Records from a dataset
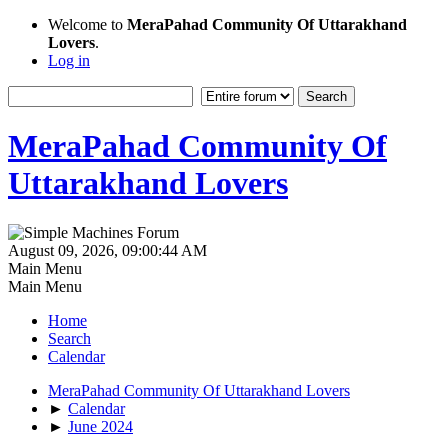
Welcome to
MeraPahad Community Of Uttarakhand
Lovers
.
Log in
MeraPahad Community Of
Uttarakhand Lovers
August 09, 2026, 09:00:44 AM
Main Menu
Main Menu
Home
Search
Calendar
MeraPahad Community Of Uttarakhand Lovers
►
Calendar
►
June 2024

Task to complete >> For the data above, state how many of its lines contain the word "Lovers", giving no other text.

Result of this task >> 3